One keen-eyed Twitter user noticed a particular photo of Trump squinting during the GOP Debate in which his eyes were virtually indistinguishable from his mouth.

To test this theory, he replaced Trump’s eyes with his mouth using Photoshop. The resulting image was not remarkably different from the original.

The jacket

Similar to “The Dress” before it, an image of a seemingly innocent Adidas jacket has divided opinion once again thanks to a trick of the eye.

“I hate to make a new blue/black white/gold dress meme but my friend has this jacket and she says it’s white and blue but I see black and brown please tell me what you see,” a user on blogging site Tumblr posted alongside a photo of the jacket.

The offending jacket. Photo: Tumblr
The offending jacket.

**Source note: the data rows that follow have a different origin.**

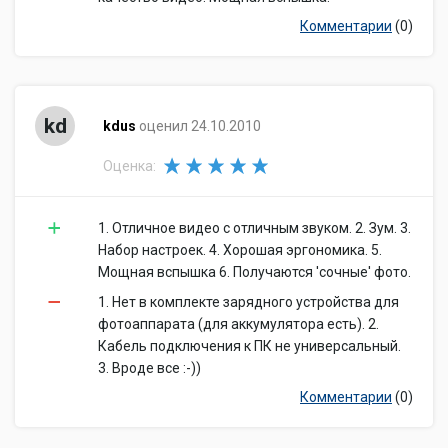
Комментарии
(0)
kd
kdus
оценил 24.10.2010
Оценка:
1. Отличное видео с отличным звуком. 2. Зум. 3.
Набор настроек. 4. Хорошая эргономика. 5.
Мощная вспышка 6. Получаются 'сочные' фото.
1. Нет в комплекте зарядного устройства для
фотоаппарата (для аккумулятора есть). 2.
Кабель подключения к ПК не универсальный.
3. Вроде все :-))
Комментарии
(0)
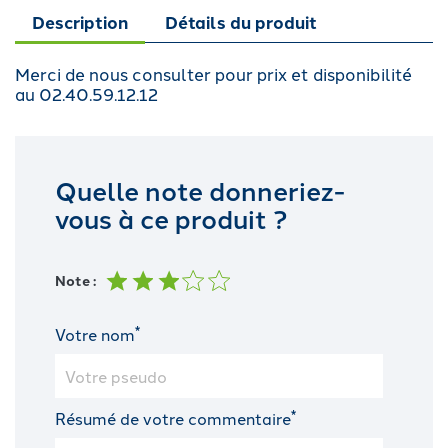
Description
Détails du produit
Merci de nous consulter pour prix et disponibilité
au 02.40.59.12.12
Quelle note donneriez-
vous à ce produit ?
Note :
*
Votre nom
*
Résumé de votre commentaire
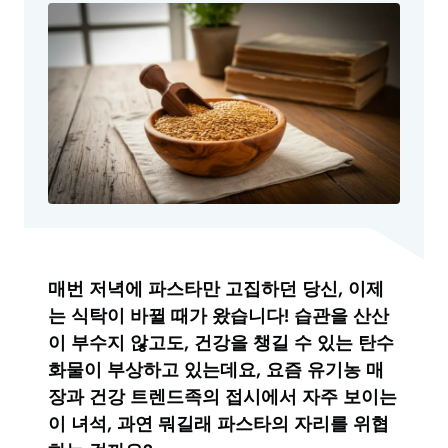
매번 저녁에 파스타만 고집하던 당신, 이제
는 식탁이 바뀔 때가 왔습니다! 습관을 산산
이 부수지 않고도, 건강을 챙길 수 있는 탄수
화물이 부상하고 있는데요, 요즘 유기농 매
장과 건강 트렌드족의 접시에서 자주 보이는
이 녀석, 과연 뭐길래 파스타의 자리를 위협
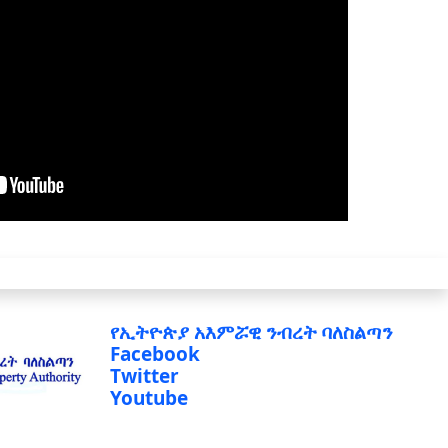
የኢትዮጵያ አእምሯዊ ንብረት ባለስልጣን
Facebook
Twitter
Youtube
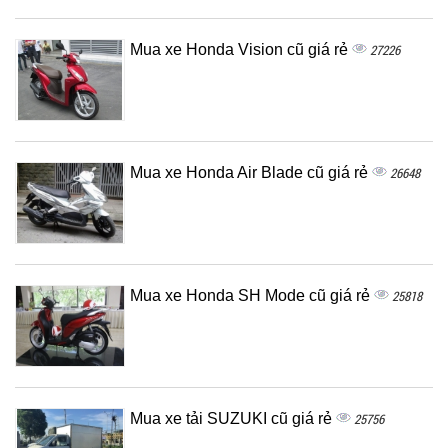
Mua xe Honda Vision cũ giá rẻ
27226
Mua xe Honda Air Blade cũ giá rẻ
26648
Mua xe Honda SH Mode cũ giá rẻ
25818
Mua xe tải SUZUKI cũ giá rẻ
25756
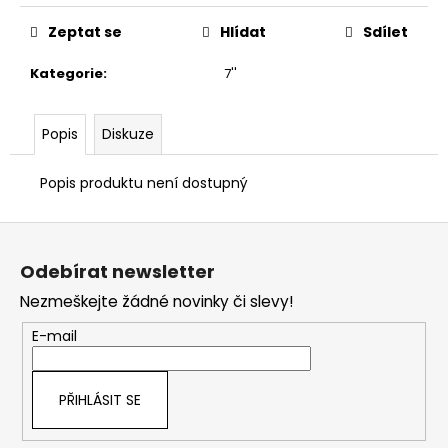
č
u
Zeptat se
Hlídat
Sdílet
j
e
Kategorie
:
7''
m
e
Popis
Diskuze
Popis produktu není dostupný
Z
á
Odebírat newsletter
p
Nezmeškejte žádné novinky či slevy!
a
t
E-mail
í
PŘIHLÁSIT SE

Photo: Tumblr

Whether you see a blue and white jacket or a black and brown jacket, the trick comes down to the ambient light in the image distorting our perception of the colours.

“It’s a colour context effect,” Dr Simon Cropper, senior lecturer at the University of Melbourne, told The New Daily in February 2015 of the dress effect.

“The surroundings and lighting presented with it will drastically change how it appears.”

What’s more, “difference in perception tends to occur on the blue spectrum because some people have more blue cones in their retinas than others”, Dr Cropper explained.

Regardless of the science behind these tricky images, one thing is certain: they’re fun to fool your friends with.